Financial management apps, such as You Need a Budget (YNAB) and Quicken, help customers view all of their financial information in one place, set budgets and pay bills. For companies, bookkeeping and accounting solutions powered by FaaS can streamline in-house financial management and help you make sound business decisions.
Fintech-as-a-service can be used to offer money-movement services, including international remittances as well as transfers within local payment networks. Companies who outsource a lot of their work to international contractors and employees can save a significant amount of money with white-label money-movement services.
Invest in Shares
FaaS solutions for investing include investment apps and robo-advisor services. Apps like Saxo Bank and Interactive Brokers allow individuals and business entities to trade assets like stocks, cryptocurrencies and ETFs from mobile devices with very low or even no commission, helping you make money from investments for less. Robo-advisors go one step further and invest your or your company’s money automatically, following sound investment rules.

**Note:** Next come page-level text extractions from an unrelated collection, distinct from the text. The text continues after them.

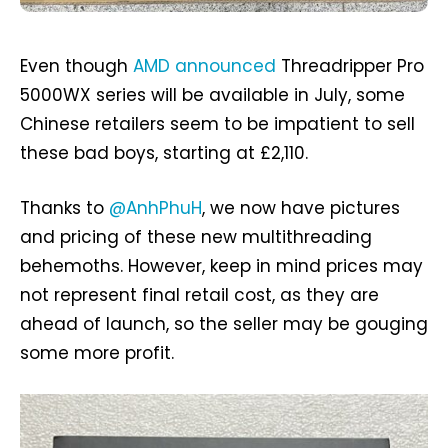
Even though
AMD announced
Threadripper Pro
5000WX series will be available in July, some
Chinese retailers seem to be impatient to sell
these bad boys, starting at £2,110.
Thanks to
@AnhPhuH
, we now have pictures
and pricing of these new multithreading
behemoths. However, keep in mind prices may
not represent final retail cost, as they are
ahead of launch, so the seller may be gouging
some more profit.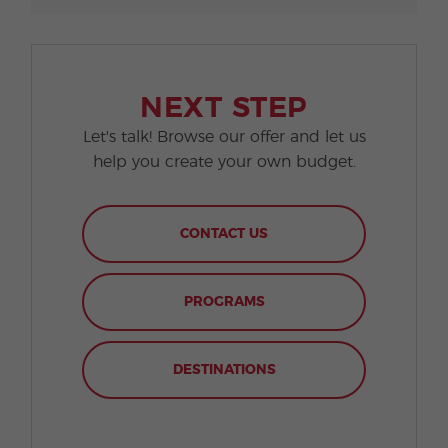
NEXT STEP
Let's talk! Browse our offer and let us
help you create your own budget.
CONTACT US
PROGRAMS
DESTINATIONS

If you’re looking for a way to gather capital for a new enterprise, financial technology-as-a-service could help you raise funds. Peer-to-peer lending apps like PeerBerry and Robocash allow you to receive micro-loans from family, friends and even complete strangers to help you start a new business. In 2020, peer-to-peer consumer lending in Europe was valued at €2,958 million, and peer-to-peer business lending in Europe was valued at €1,880 million.

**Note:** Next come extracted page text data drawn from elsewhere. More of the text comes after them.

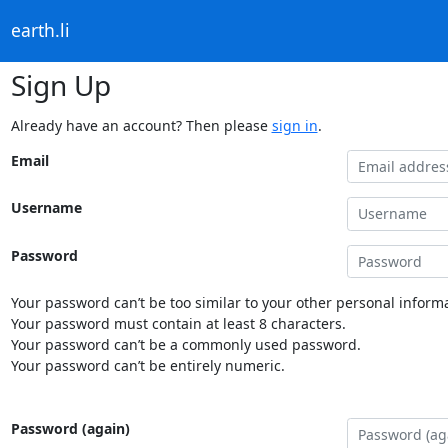
earth.li
Sign Up
Already have an account? Then please
sign in
.
Email
Username
Password
Your password can’t be too similar to your other personal informa
Your password must contain at least 8 characters.
Your password can’t be a commonly used password.
Your password can’t be entirely numeric.
Password (again)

Concerns about market volatility, security and regulations have led to cryptocurrencies growing in popularity as a payment method. FaaS apps allow customers and businesses to buy, sell, hold and transact in digital tokens like NFTs and cryptocurrencies like Bitcoin.
Gather and Process Data
Large-scale data collection and processing is one of the major benefits of fintech-as-a-service and the concept of open banking, in particular. As transactions are completed and recorded digitally, FaaS bots analyse the financial data to give individuals and businesses greater insights into their income and expenditure. For merchants, data generated around customer behaviour can help you market your products more effectively and take steps to increase your average order value.
Security and Regulation
Fintech-as-a-service solutions are regulated by national and international bodies to make sure they comply with data protection best practices and prevent money laundering and fraud.
- In the United Kingdom, all financial institutions must register with the Financial Conduct Authority (FCA).
- In the United States, all money services businesses (MSBs) must register with the Financial Crimes Enforcement Network (FinCEN).
- In Europe, the General Data Protection Regulation (GDPR) applies to all businesses and Fintech companies that collect and store customer data.
To ensure compliance without raising costs, many fintech companies use regulatory technology (RegTech) to ensure legal compliance with all relevant regulations, ensure customers’ privacy selections are followed and automate the generation of compulsory reports.
The Right FaaS Partner for Your Business
If you’re like most merchants, you want a simple solution that will allow you to maximise your earning potential when selling goods and services online. You also need a platform that’s secure so you and your customers don’t fall prey to theft.
For best results, look for a FaaS provider that’s registered with the relevant authorities, maintains PCI-DSS compliance and offers all of the services you need. Together, you can go a long way.